What this task involves: Retype the material below exactly, from its first line through the line with "We waarderen uw privacy"; the pictures stay out.

Records for the task:
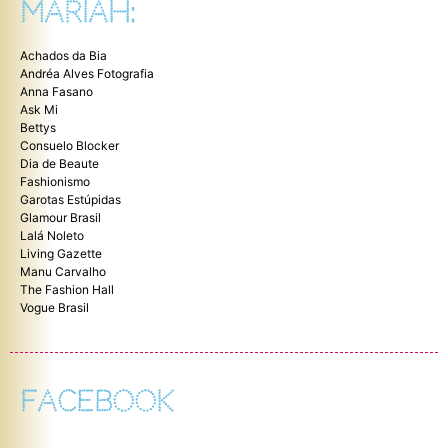
MARIAH:
Achados da Bia
Andréa Alves Fotografia
Anna Fasano
Ask Mi
Bettys
Consuelo Blocker
Dia de Beaute
Fashionismo
Garotas Estúpidas
Glamour Brasil
Lalá Noleto
Living Gazette
Manu Carvalho
The Fashion Hall
Vogue Brasil
FACEBOOK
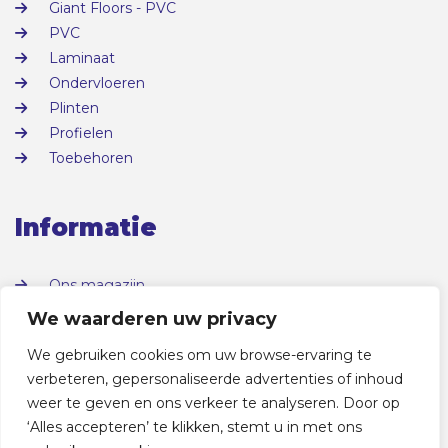
Giant Floors - PVC
PVC
Laminaat
Ondervloeren
Plinten
Profielen
Toebehoren
Informatie
Ons magazijn
Over ons
We waarderen uw privacy
Contact
We gebruiken cookies om uw browse-ervaring te
verbeteren, gepersonaliseerde advertenties of inhoud
weer te geven en ons verkeer te analyseren. Door op
‘Alles accepteren’ te klikken, stemt u in met ons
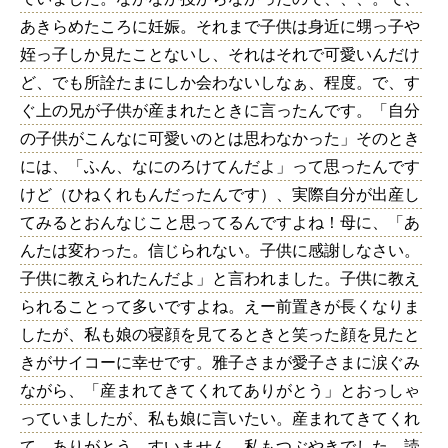
あきらめたころに妊娠。それまで子供は身近に甥っ子や
姪っ子しか見たことないし、それはそれで可愛いんだけ
ど、でも所詮たまにしか会わないしなぁ、程度。で、す
ぐ上の兄が子供が産まれたときに言ったんです。「自分
の子供がこんなに可愛いのとは思わなかった」そのとき
には、「ふん、なにのろけてんだよ」って思ったんです
けど（ひねくれもんだったんです）、実際自分が出産し
てみるとおんなじこと思ってるんですよね！母に、「あ
んたは変わった。信じられない。子供に感謝しなさい。
子供に教えられたんだよ」と言われました。子供に教え
られることって多いですよね。えー前置きが長くなりま
したが、私も娘の寝顔を見てるときと笑った顔を見たと
きがサイコーに幸せです。雅子さまが愛子さまに涙ぐみ
ながら、「産まれてきてくれてありがとう」とおっしゃ
っていましたが、私も娘に言いたい。産まれてきてくれ
て、ありがとう。すいません、私もつぶやきでした。読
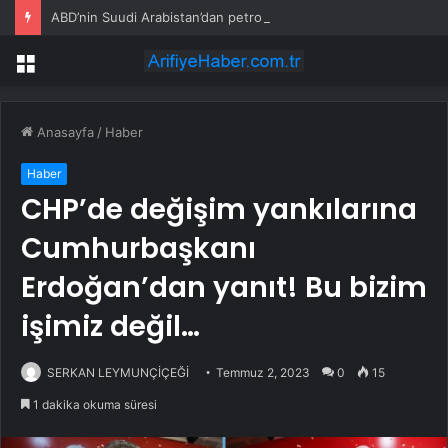
ABD’nin Suudi Arabistan’dan petrol ithalatı Temmuz’da sıfıra düştü
Menü
Anasayfa
/
Haber
Haber
CHP’de değişim yankılarına
Cumhurbaşkanı
Erdoğan’dan yanıt! Bu bizim
işimiz değil…
SERKAN LEYMUNÇİÇEĞİ
Temmuz 2, 2023
0
15
1 dakika okuma süresi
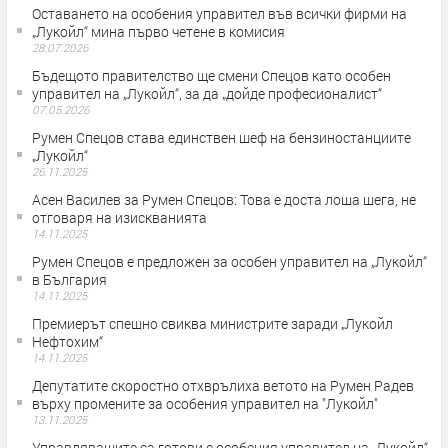
Оставането на особения управител във всички фирми на
„Лукойл“ мина първо четене в комисия
28.07.2026
Бъдещото правителство ще смени Спецов като особен
управител на „Лукойл“, за да „дойде професионалист“
07.05.2026
Румен Спецов става единствен шеф на бензиностанциите
„Лукойл“
26.11.2025
Асен Василев за Румен Спецов: Това е доста лоша шега, не
отговаря на изискванията
14.11.2025
Румен Спецов е предложен за особен управител на „Лукойл“
в България
14.11.2025
Премиерът спешно свиква министрите заради „Лукойл
Нефтохим“
14.11.2025
Депутатите скоростно отхврълиха ветото на Румен Радев
върху промените за особения управител на "Лукойл"
13.11.2025
Управляващите са готови с особения управител на „Лукойл“,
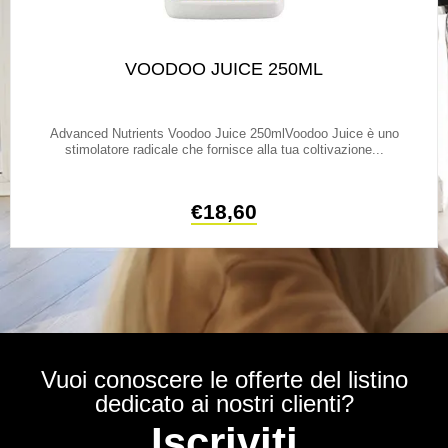
VOODOO JUICE 250ML
Advanced Nutrients Voodoo Juice 250mlVoodoo Juice è uno
stimolatore radicale che fornisce alla tua coltivazione...
€
18,60
Vuoi conoscere le offerte del listino
dedicato ai nostri clienti?
Iscriviti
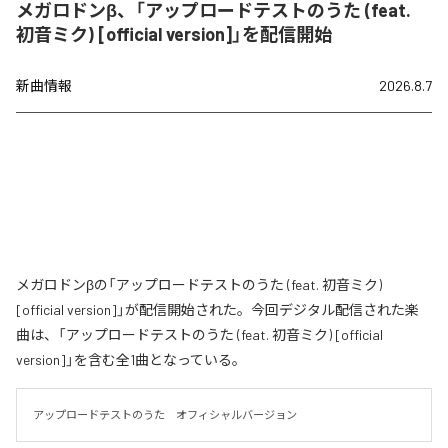
メガロドンβ、「アップロードテストのうた (feat.
初音ミク) [official version]」を配信開始
新曲情報
2026.8.7
メガロドンβの「アップロードテストのうた (feat. 初音ミク)
[official version]」が配信開始された。今回デジタル配信された楽
曲は、「アップロードテストのうた (feat. 初音ミク) [official
version]」を含む全1曲となっている。
アップロードテストのうた　オフィシャルバージョン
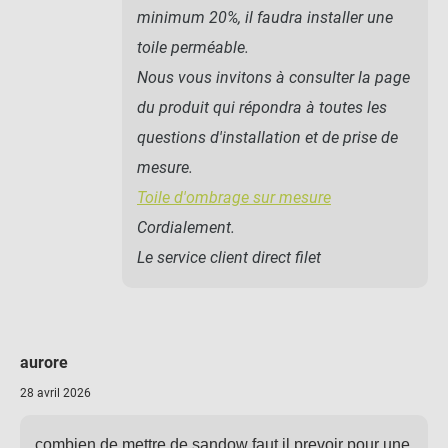
minimum 20%, il faudra installer une
toile perméable.
Nous vous invitons à consulter la page
du produit qui répondra à toutes les
questions d'installation et de prise de
mesure.
Toile d'ombrage sur mesure
Cordialement.
Le service client direct filet
aurore
28 avril 2026
combien de mettre de sandow faut il prevoir pour une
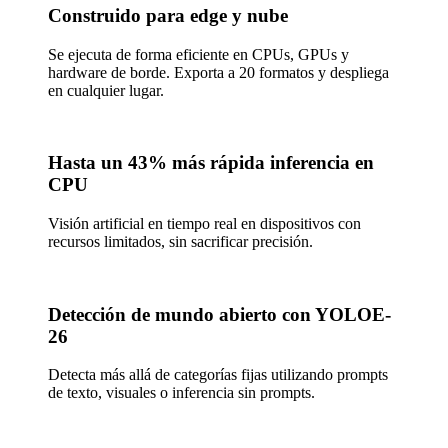
Construido para edge y nube
Se ejecuta de forma eficiente en CPUs, GPUs y
hardware de borde. Exporta a 20 formatos y despliega
en cualquier lugar.
Hasta un 43% más rápida inferencia en
CPU
Visión artificial en tiempo real en dispositivos con
recursos limitados, sin sacrificar precisión.
Detección de mundo abierto con YOLOE-
26
Detecta más allá de categorías fijas utilizando prompts
de texto, visuales o inferencia sin prompts.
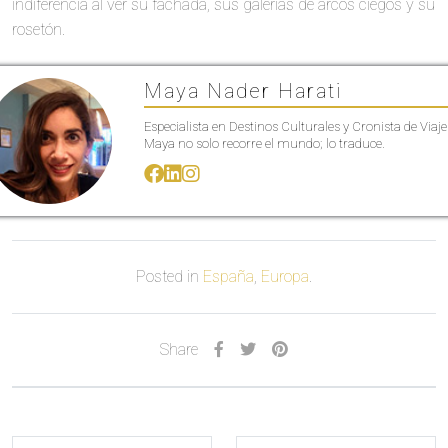
indiferencia al ver su fachada, sus galerías de arcos ciegos y su
rosetón.
Maya Nader Harati
Especialista en Destinos Culturales y Cronista de Viaje
Maya no solo recorre el mundo; lo traduce.
Posted in
España
,
Europa
.
Share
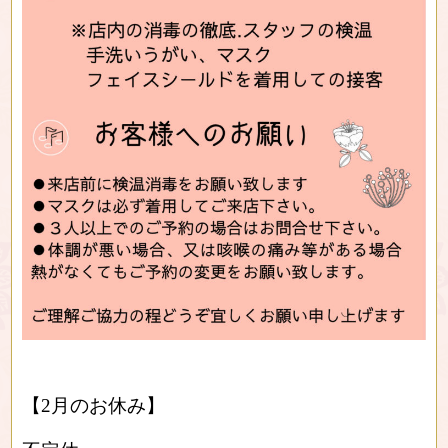
【2月のお休み】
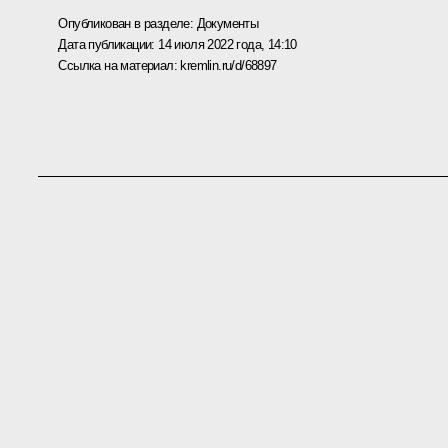
Опубликован в разделе:
Документы
Дата публикации:
14 июля 2022 года, 14:10
Ссылка на материал:
kremlin.ru/d/68897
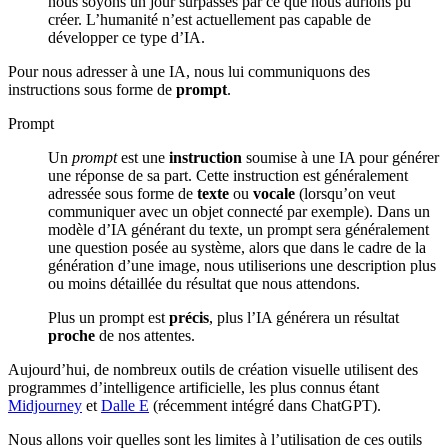
nous soyons un jour surpassés par ce que nous aurions pu
créer. L’humanité n’est actuellement pas capable de
développer ce type d’IA.
Pour nous adresser à une IA, nous lui communiquons des
instructions sous forme de
prompt
.
Prompt
Un
prompt
est une
instruction
soumise à une IA pour générer
une réponse de sa part. Cette instruction est généralement
adressée sous forme de
texte
ou
vocale
(lorsqu’on veut
communiquer avec un objet connecté par exemple). Dans un
modèle d’IA générant du texte, un prompt sera généralement
une question posée au système, alors que dans le cadre de la
génération d’une image, nous utiliserions une description plus
ou moins détaillée du résultat que nous attendons.
Plus un prompt est
précis
, plus l’IA générera un résultat
proche
de nos attentes.
Aujourd’hui, de nombreux outils de création visuelle utilisent des
programmes d’intelligence artificielle, les plus connus étant
Midjourney
et
Dalle E
(récemment intégré dans ChatGPT).
Nous allons voir quelles sont les limites à l’utilisation de ces outils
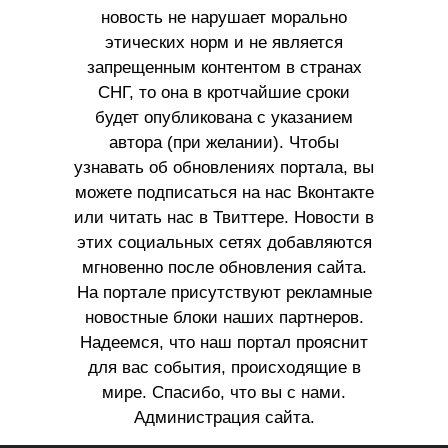
новость не нарушает морально
этических норм и не является
запрещенным контентом в странах
СНГ, то она в кротчайшие сроки
будет опубликована с указанием
автора (при желании). Чтобы
узнавать об обновлениях портала, вы
можете подписаться на нас Вконтакте
или читать нас в Твиттере. Новости в
этих социальных сетях добавляются
мгновенно после обновления сайта.
На портале присутствуют рекламные
новостные блоки наших партнеров.
Надеемся, что наш портал прояснит
для вас события, происходящие в
мире. Спасибо, что вы с нами.
Администрация сайта.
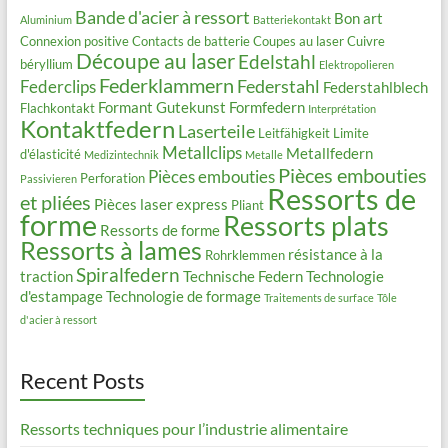
Bande d'acier à ressort
Bon art
Aluminium
Batteriekontakt
Connexion positive
Contacts de batterie
Coupes au laser
Cuivre
Découpe au laser
Edelstahl
béryllium
Elektropolieren
Federklammern
Federstahl
Federclips
Federstahlblech
Formant
Gutekunst Formfedern
Flachkontakt
Interprétation
Kontaktfedern
Laserteile
Leitfähigkeit
Limite
Metallclips
Metallfedern
d'élasticité
Medizintechnik
Metalle
Pièces embouties
Pièces embouties
Perforation
Passivieren
Ressorts de
et pliées
Pièces laser express
Pliant
forme
Ressorts plats
Ressorts de forme
Ressorts à lames
résistance à la
Rohrklemmen
Spiralfedern
traction
Technische Federn
Technologie
d'estampage
Technologie de formage
Traitements de surface
Tôle
d'acier à ressort
Recent Posts
Ressorts techniques pour l’industrie alimentaire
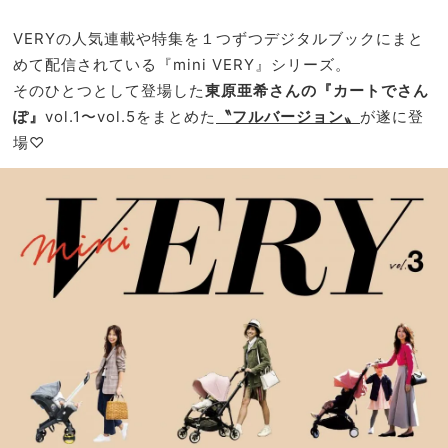
んで
家族
もら
旅】
VERYの人気連載や特集を１つずつデジタルブックにまと
え
を
めて配信されている『mini VERY』シリーズ。
る」
そのひとつとして登場した
東原亜希さんの『カートでさん
もの
だけ
ぽ』
vol.1〜vol.5をまとめた
〝フルバージョン〟
が遂に登
場♡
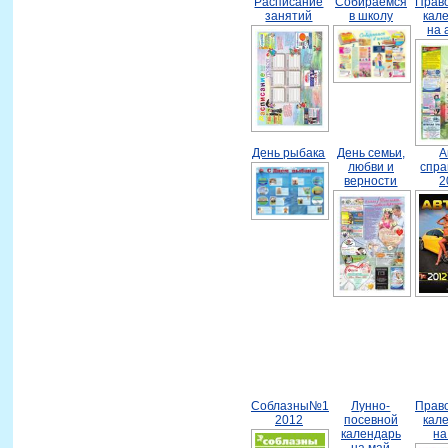
Расписание
Собираемся
Прав
занятий
в школу
кал
на 
День рыбака
День семьи,
А
любви и
спра
верности
2
Соблазны№1
Лунно-
Прав
2012
посевной
кал
календарь
на
на май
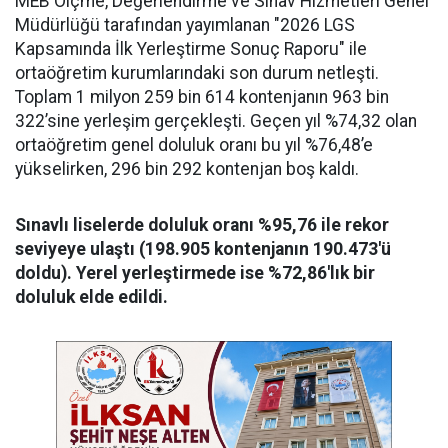
MEB Ölçme, Değerlendirme ve Sınav Hizmetleri Genel
Müdürlüğü tarafından yayımlanan "2026 LGS
Kapsamında İlk Yerleştirme Sonuç Raporu" ile
ortaöğretim kurumlarındaki son durum netleşti.
Toplam 1 milyon 259 bin 614 kontenjanın 963 bin
322’sine yerleşim gerçekleşti. Geçen yıl %74,32 olan
ortaöğretim genel doluluk oranı bu yıl %76,48’e
yükselirken, 296 bin 292 kontenjan boş kaldı.
Sınavlı liselerde doluluk oranı %95,76 ile rekor
seviyeye ulaştı (198.905 kontenjanın 190.473'ü
doldu). Yerel yerleştirmede ise %72,86'lık bir
doluluk elde edildi.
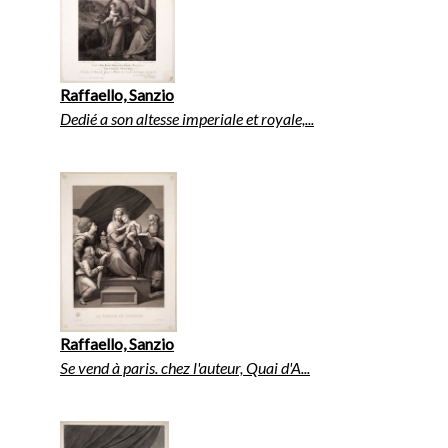
Raffaello, Sanzio
Dedié a son altesse imperiale et royale,...
Raffaello, Sanzio
Se vend à paris. chez l'auteur, Quai d'A...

Answer to the exercise:
MARIAH:
Achados da Bia
Andréa Alves Fotografia
Anna Fasano
Ask Mi
Bettys
Consuelo Blocker
Dia de Beaute
Fashionismo
Garotas Estúpidas
Glamour Brasil
Lalá Noleto
Living Gazette
Manu Carvalho
The Fashion Hall
Vogue Brasil
FACEBOOK
Giant Floors - PVC
PVC
Laminaat
Ondervloeren
Plinten
Profielen
Toebehoren
Informatie
Ons magazijn
Over ons
We waarderen uw privacy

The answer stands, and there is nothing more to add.